AP30 - Bird Species Distribution Project: JSON

Wednesday, August 22, 2012

KEY TECHNOLOGIES and FEATURES

The stack we are putting together to support AP30 requirements includes:

Apache Cassandra Database. The database will house the full record details and will store the results of duplicate & outlier detection. It will also provide the persistence for the record vettings provided by Edgar.
Apache SOLR search indexes. These indexes will support the searching capabilities required by Edgar.
A processing chain implemented in Scala. This will include the algorithms for detecting duplicate records and environmental outliers. This custom code will then update search indexes to allow Edgar to filter for non-duplicates, and non-outliers hence improving the quality of the model and reducing the number of records to be vetted. The code for this component is accessible in the google code repository http://code.google.com/p/ala-portal/
Java Spring MVC web services. These web services will provide the interface for the Edgar project to download snapshots of data for modelling and vetting purposes.
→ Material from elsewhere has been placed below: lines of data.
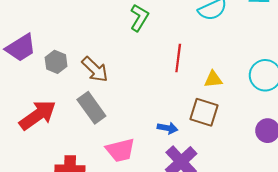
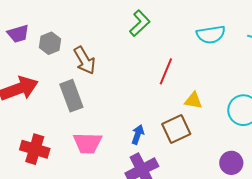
purple trapezoid: (21, 48) -> (18, 34), moved, size x0.7
brown square: (204, 112) -> (176, 129), turned 32
blue arrow: (168, 128) -> (138, 135), turned -96

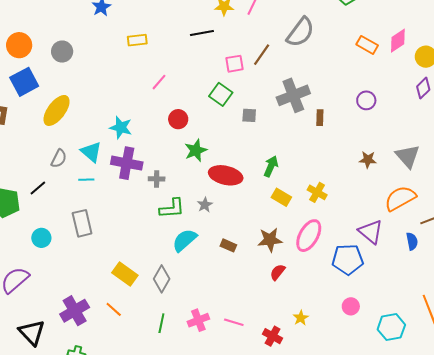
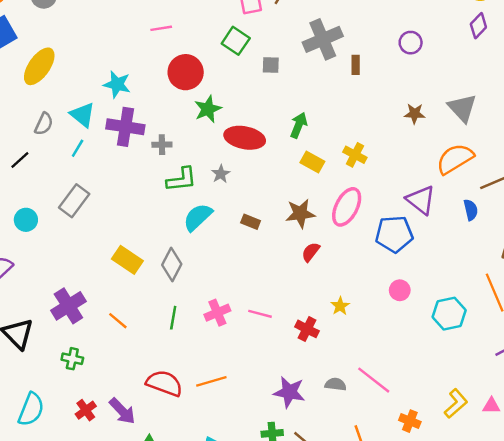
pink line: (159, 82) -> (161, 28), turned 42
red circle: (178, 119) -> (186, 72), size x1.5
cyan line: (86, 180) -> (78, 148), turned -56
gray rectangle: (82, 223) -> (74, 201), turned 52
orange line: (114, 309) -> (118, 321), moved

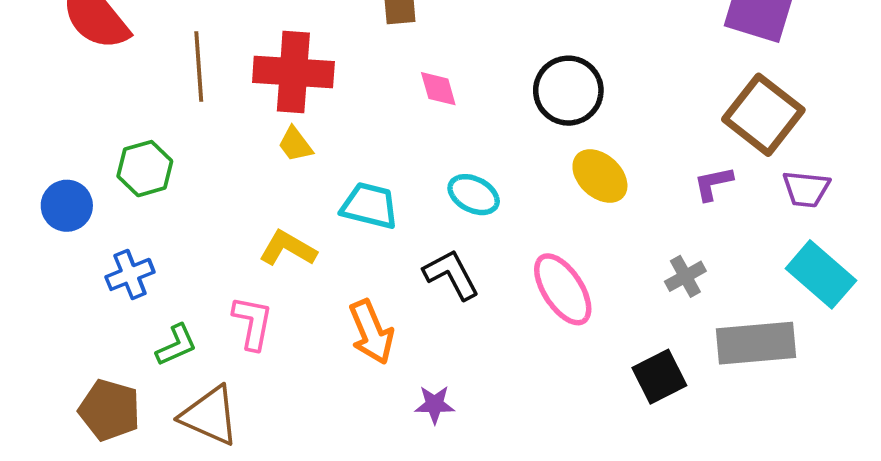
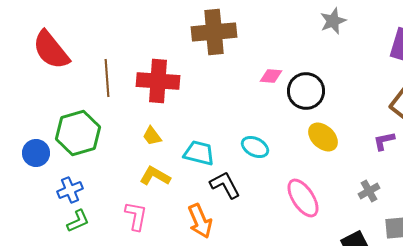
pink diamond: (438, 89) -> (271, 76), moved, turned -70
yellow trapezoid: (295, 144) -> (152, 136), moved
green hexagon: (145, 169) -> (78, 133), size x1.5
black L-shape: (451, 274) -> (225, 185), moved
green L-shape: (176, 345) -> (78, 221), moved

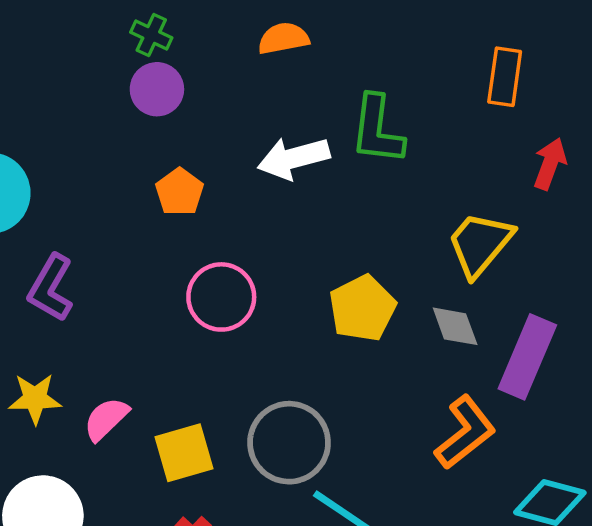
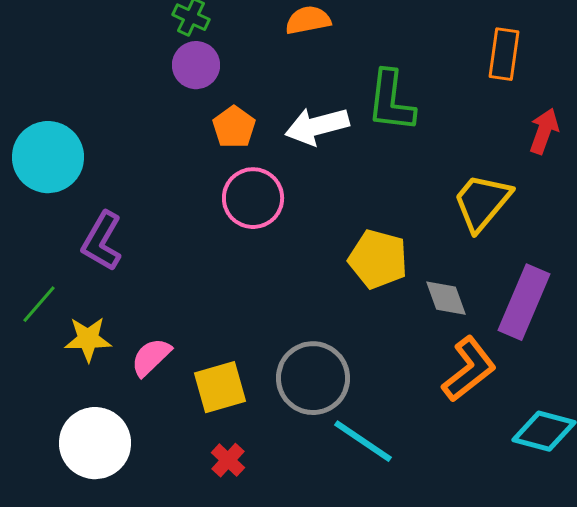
orange pentagon: (180, 192) -> (234, 127), moved
pink circle: (221, 297) -> (253, 198), moved
yellow pentagon: (362, 308) -> (378, 259), turned -30
gray diamond: (455, 326) -> (446, 298), moved

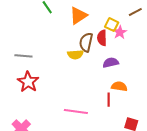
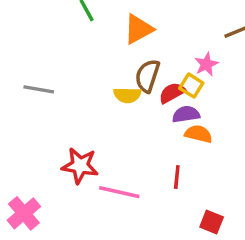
yellow square: (112, 25) -> (191, 86), moved
red semicircle: (102, 38) -> (172, 93), moved, turned 56
red star: (28, 82) -> (80, 166), moved, turned -30
orange semicircle: (119, 86) -> (198, 134), moved

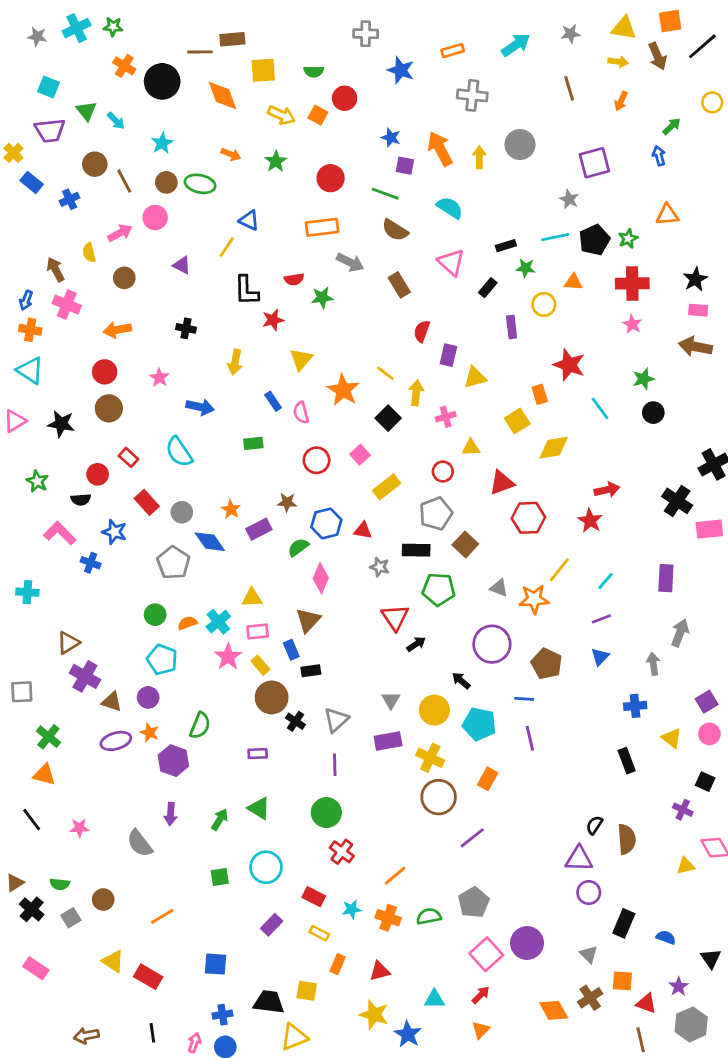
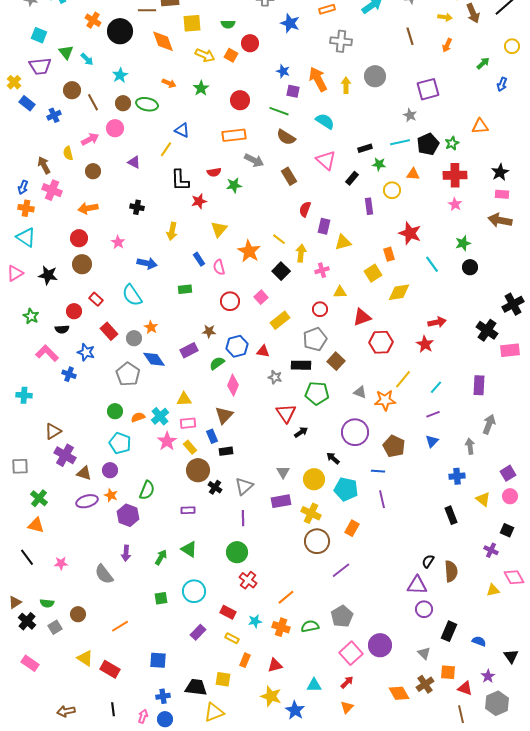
blue arrow: (659, 156) -> (502, 84), moved, turned -144
orange star: (231, 509) -> (151, 327), moved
They will also provide a write interface for submission of the vettings of bird records by expert users. The code for this component is accessible in the google code repository http://code.google.com/p/ala-portal/. An additional important functional requirement is for Edgar to be able to query for record deletions. Services will be developed to allow Edgar to keep track of these deletions that occur periodically when the ALA harvests from data providers.

Tuesday, July 31, 2012

PROJECT OUTPUTS #3 - VETTING SERVICES

The ALA has a web service that accepts a POST request with a JSON body that contains the information to support a vetting.

The URL for the service is:
http://biocache.ala.org.au/ws/assertions/query/add

Example JSON for the POST body:

Validating the supplied information

When the JSON body is invalid a HTTP Bad Request (400) will be returned.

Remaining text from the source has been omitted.